Relicensing is a Barrier for Working Military Spouses
Most military families will move every three years. The result for working military spouses? Time gaps and employment lapses on their resumes. Of the many military spouses in the workforce, more than 30% are in careers that require a state-based professional license or certification to practice.
And these credentials are rarely transferable when a military spouse moves to a new state. Despite many legislative and grassroots efforts, time-consuming and expensive upkeep of licenses and certifications remains a barrier for working military spouses everywhere.
Military spouses are no strangers to being their own best advocates. Licensing and certification is no different. Our Take Action Guide provides a step-by-step process for how to get involved.

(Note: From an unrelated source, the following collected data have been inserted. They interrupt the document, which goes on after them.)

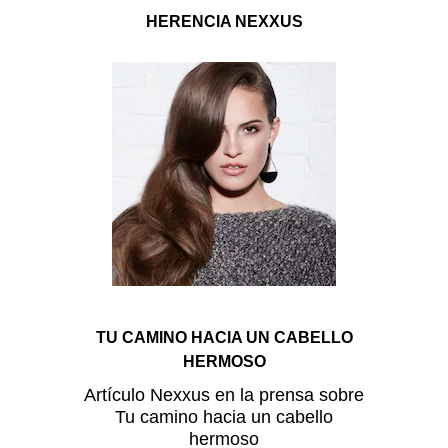
HERENCIA NEXXUS
TU CAMINO HACIA UN CABELLO
HERMOSO
Artículo Nexxus en la prensa sobre
Tu camino hacia un cabello
hermoso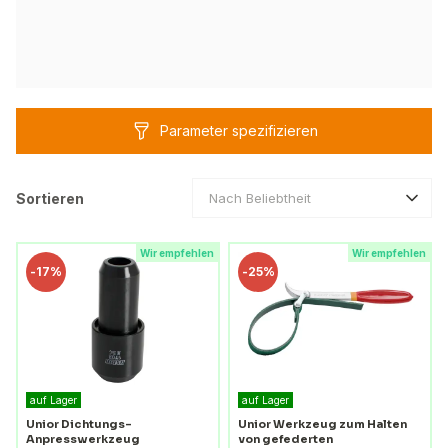
Parameter spezifizieren
Sortieren
Nach Beliebtheit
Wir empfehlen
Wir empfehlen
-
17%
-
25%
auf Lager
auf Lager
Unior Dichtungs-
Unior Werkzeug zum Halten
Anpresswerkzeug
von gefederten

Why Relicensing Is a Problem
It's time consuming
Researching a new state’s eligibility and other requirements; studying for and taking tests to obtain a new license (then waiting for results); taking additional required courses before being eligible to apply for a license: the process for a spouse to stay current with professional credentials is daunting.

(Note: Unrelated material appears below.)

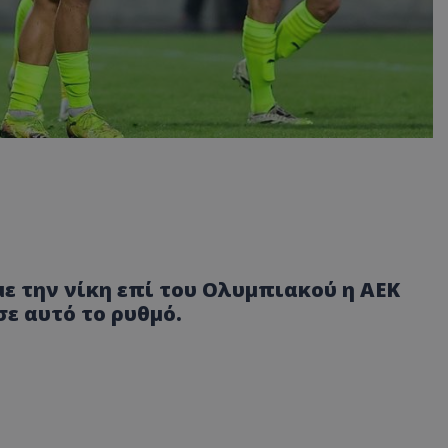
με την νίκη επί του Ολυμπιακού η ΑΕΚ
ε αυτό το ρυθμό.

Military spouses earn 26.8% less in income than their non-military counterparts, which adds up to $12,374 per year in lost wages. These licensing and credentialing barriers keep military spouses out of the job market longer and can negatively affect future employment.

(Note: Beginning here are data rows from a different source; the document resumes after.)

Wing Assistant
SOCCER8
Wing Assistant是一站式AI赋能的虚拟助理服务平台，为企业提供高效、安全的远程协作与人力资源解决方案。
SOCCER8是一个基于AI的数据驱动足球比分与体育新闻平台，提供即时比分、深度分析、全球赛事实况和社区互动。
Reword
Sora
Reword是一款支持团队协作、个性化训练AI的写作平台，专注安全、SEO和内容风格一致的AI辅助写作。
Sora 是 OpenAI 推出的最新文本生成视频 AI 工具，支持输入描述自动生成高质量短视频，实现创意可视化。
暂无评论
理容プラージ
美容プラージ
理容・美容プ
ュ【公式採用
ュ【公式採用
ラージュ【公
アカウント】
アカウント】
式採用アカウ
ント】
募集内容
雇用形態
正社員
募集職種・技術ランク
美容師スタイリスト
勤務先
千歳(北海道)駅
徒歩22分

The barriers faced by military spouses trying to obtain a new license or certification in each new state is not only damaging to his or her career, it hurts the entire military family by eroding the financial stability that comes with a second income.
Costly fees associated with additional courses, renewing, testing, and transferring professional licenses and certifications range from hundreds to thousands of dollars, making it difficult for military spouses to enter the workforce in their new state, and ultimately provide needed income for their families.
Interstate Compacts Provide Relief
Occupational interstate compacts are agreements between professional associations, occupational licensing boards, and other state boards designed to ease the burden on transient professionals, like military spouses, who want to stay employed even after a required military move across state lines.
Interstate compacts allow a military spouse with an occupational license or certification in one compact state to practice in another participating state through “privilege to practice” policies. States can voluntarily sign onto each compact to allow spouses to take advantage of the state-to-state reciprocity.